R. ließ im Vorjahr neben seinem Haus in der Mühlviertler Gemeinde Reichenthal ein Carport hochziehen – direkt vor zwei Fenstern der 77-jährigen Witwe, die sich seitdem „zugemauert“ fühlt. Die Fronten sind verhärtet, einen außergerichtlichen Vergleich lehnen beide Parteien ab – und der Streit um R.’s Unterstellplatz wird immer kurioser. Bei der gestrigen Verhandlung ging es zum Beispiel um ein Grundstücksgutachten aus dem Jahr 1911, ein Grenzberichtungsverfahren von 1947, Fensterputzen zur Osterzeit, Feuchtigkeitsschäden, das Gefälle der Carport-Decke und R.’s Einparkkünste. Exakt um 12.31 Uhr schloss die Richterin schließlich den Prozess.
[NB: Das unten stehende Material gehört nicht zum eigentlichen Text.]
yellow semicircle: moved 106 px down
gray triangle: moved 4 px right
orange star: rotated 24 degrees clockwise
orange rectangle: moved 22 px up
„Ich glaube, es sind genug Aspekte diskutiert worden.“ Das Urteil wird schriftlich zugestellt. Aber erst, nachdem die zwei Anwälte als Fotografen tätig waren und ihre selbst geschossenen Innen- und Außenaufnahmen von Weißenböcks Haus der Richterin vorgelegt haben – als allerletzten Beweis. Der Fototermin ist am 30. März um 9 Uhr.